When multiple erroneous characters are present, BCN struggles to restore the correct text due to insufficient contextual support.

This visualization demonstrates BCN’s ability to leverage context for accurate predictions and highlights its limitations when handling extensive errors in the input text.

Conclusion

This paper introduces a language model branch into text recognition models. Through the autonomous, bidirectional, and iterative design, ABINet effectively improves text recognition accuracy and generalization. Experimental results demonstrate that ABINet achieves outstanding performance across multiple benchmark datasets, particularly excelling in irregular text and low-quality images.

tip

This approach is reminiscent of early text recognition models, which often used a "dictionary" to refine output predictions by matching them to the closest valid word. However, as models like CRNN became popular, the use of dictionaries declined due to limitations: dictionaries couldn’t be jointly trained with the model, and they constrained the diversity of output due to their fixed size.

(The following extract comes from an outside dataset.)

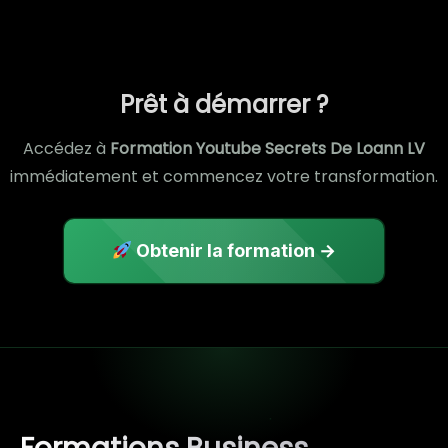
Prêt à démarrer ?
Accédez à
Formation Youtube Secrets De Loann LV
immédiatement et commencez votre transformation.
Obtenir la formation →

In a way, we’ve come full circle, but now the dictionary concept has been replaced with a language model that aids in text interpretation. The significant advantage here is that the language model can be trained jointly with the visual model. However, similar to dictionary-based methods, language models are constrained by the diversity of training data. For instance, they might struggle with texts lacking semantic meaning, such as license plates or serial numbers, where the language model may not be beneficial. Additionally, for text containing puns or phonetic variations, the language model might introduce misinterpretations.

Despite these limitations, integrating language models is a highly promising direction. In the coming years, we can expect a substantial focus in text recognition research on incorporating language models, and it will be fascinating to follow developments in this field.